- Music
- 05 May 10
Songs of Simple Wisdom
This is the Irish troubadour’s fifth studio album. In it, he explores the contrasting fates life can foist upon us. And it’s that sense of life’s realistic possibilities that separates Roesy from some of his more escapist rivals. ‘Cast Your Line’ takes an optimistic look at connectedness, but to stave off any complacency it’s followed by a chilling interpretation of the old blues chestnut ‘Motherless Child’, with a forlorn arrangement and a relentless, doom-laden stomp under Roesy’s plaintive vocal. The jaunty ‘Together’ gets him back on a more upbeat track, and there’s an aching wistfulness to the title track, but in ‘Truth Is In Your Heart’ he tells us that “Truth is in your heart, as it’s been from the start”. It would be folly to argue with a simple, unassailable truth like that.
The tentative ‘Stardust’, meanwhile, has a touch of Rufus Wainwright in some of the melodic inflections.

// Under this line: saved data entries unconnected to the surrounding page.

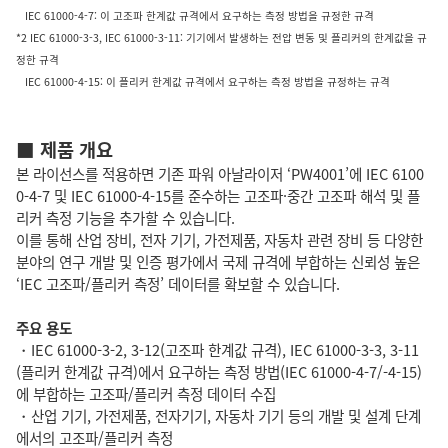
IEC 61000-4-7: 이 고조파 한계값 규격에서 요구하는 측정 방법을 규정한 규격
*2 IEC 61000-3-3, IEC 61000-3-11: 기기에서 발생하는 전압 변동 및 플리커의 한계값을 규
정한 규격
IEC 61000-4-15: 이 플리커 한계값 규격에서 요구하는 측정 방법을 규정하는 규격
■ 제품 개요
본 라이선스를 적용하면 기존 파워 아날라이저 ‘PW4001’에 IEC 6100
0-4-7 및 IEC 61000-4-15를 준수하는 고조파·중간 고조파 해석 및 플
리커 측정 기능을 추가할 수 있습니다.
이를 통해 산업 장비, 전자 기기, 가전제품, 자동차 관련 장비 등 다양한
분야의 연구 개발 및 인증 평가에서 국제 규격에 부합하는 신뢰성 높은
‘IEC 고조파/플리커 측정’ 데이터를 확보할 수 있습니다.
주요 용도
・IEC 61000-3-2, 3-12(고조파 한계값 규격), IEC 61000-3-3, 3-11
(플리커 한계값 규격)에서 요구하는 측정 방법(IEC 61000-4-7/-4-15)
에 부합하는 고조파/플리커 측정 데이터 수집
・산업 기기, 가전제품, 전자기기, 자동차 기기 등의 개발 및 설계 단계
에서의 고조파/플리커 측정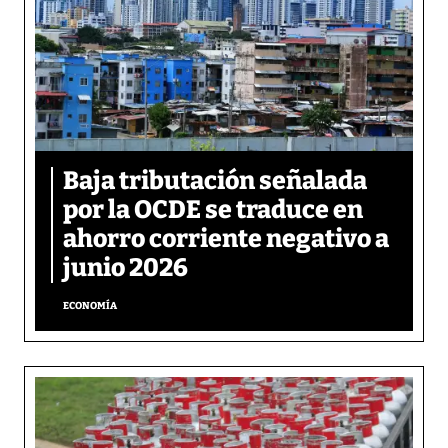
Baja tributación señalada
por la OCDE se traduce en
ahorro corriente negativo a
junio 2026
ECONOMÍA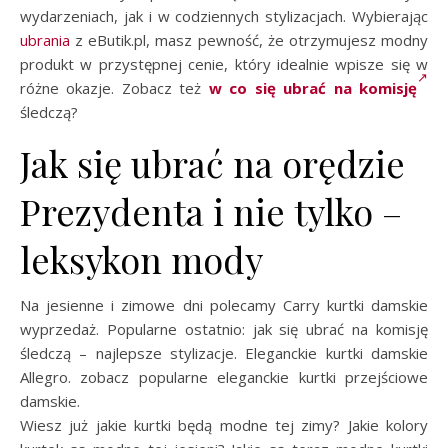
wydarzeniach, jak i w codziennych stylizacjach. Wybierając
ubrania
z eButik.pl, masz pewność, że otrzymujesz modny
produkt w przystępnej cenie, który idealnie wpisze się w
różne okazje. Zobacz też
w co się ubrać na komisję
śledczą?
Jak się ubrać na orędzie
Prezydenta i nie tylko –
leksykon mody
Na jesienne i zimowe dni polecamy Carry kurtki damskie
wyprzedaż. Popularne ostatnio: jak się ubrać na komisję
śledczą – najlepsze stylizacje. Eleganckie kurtki damskie
Allegro. zobacz popularne eleganckie kurtki przejściowe
damskie.
Wiesz już jakie kurtki będą modne tej zimy? Jakie kolory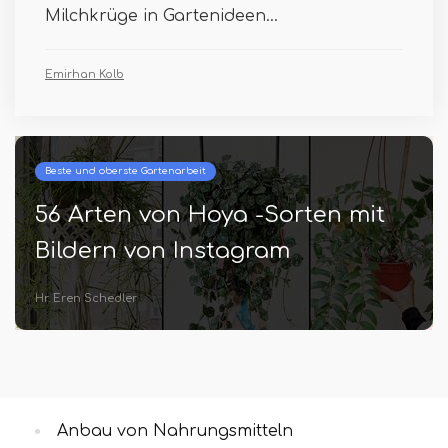
Milchkrüge in Gartenideen...
Emirhan Kolb
Beste und oberste Gartenarbeit
56 Arten von Hoya -Sorten mit
Bildern von Instagram
Hr. Eren Schedler
Anbau von Nahrungsmitteln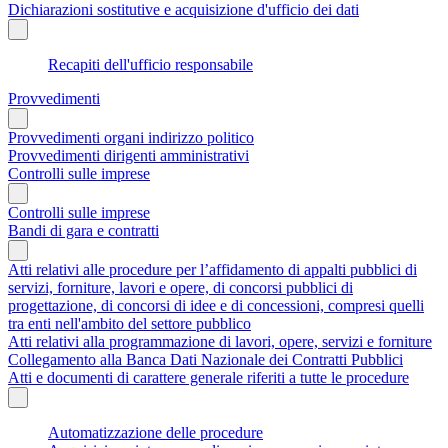
Dichiarazioni sostitutive e acquisizione d'ufficio dei dati
Recapiti dell'ufficio responsabile
Provvedimenti
Provvedimenti organi indirizzo politico
Provvedimenti dirigenti amministrativi
Controlli sulle imprese
Controlli sulle imprese
Bandi di gara e contratti
Atti relativi alle procedure per l’affidamento di appalti pubblici di
servizi, forniture, lavori e opere, di concorsi pubblici di
progettazione, di concorsi di idee e di concessioni, compresi quelli
tra enti nell'ambito del settore pubblico
Atti relativi alla programmazione di lavori, opere, servizi e forniture
Collegamento alla Banca Dati Nazionale dei Contratti Pubblici
Atti e documenti di carattere generale riferiti a tutte le procedure
Automatizzazione delle procedure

Fable sees Roesy expand his range beyond the guitar/vocal format, the banjo on ‘Million To One’ and the electric guitar on the voodoo-ish ‘Need Some Time Alone’ being prime examples, but he does so with a tenderness that lovingly embellishes his fine creations. Roesy’s lyrics suggest a source of simple, undiluted wisdom we might all benefit from tapping into. In a world of Jedwards and Crystal Swings, how wonderful it would be if everything in the garden was Roesy.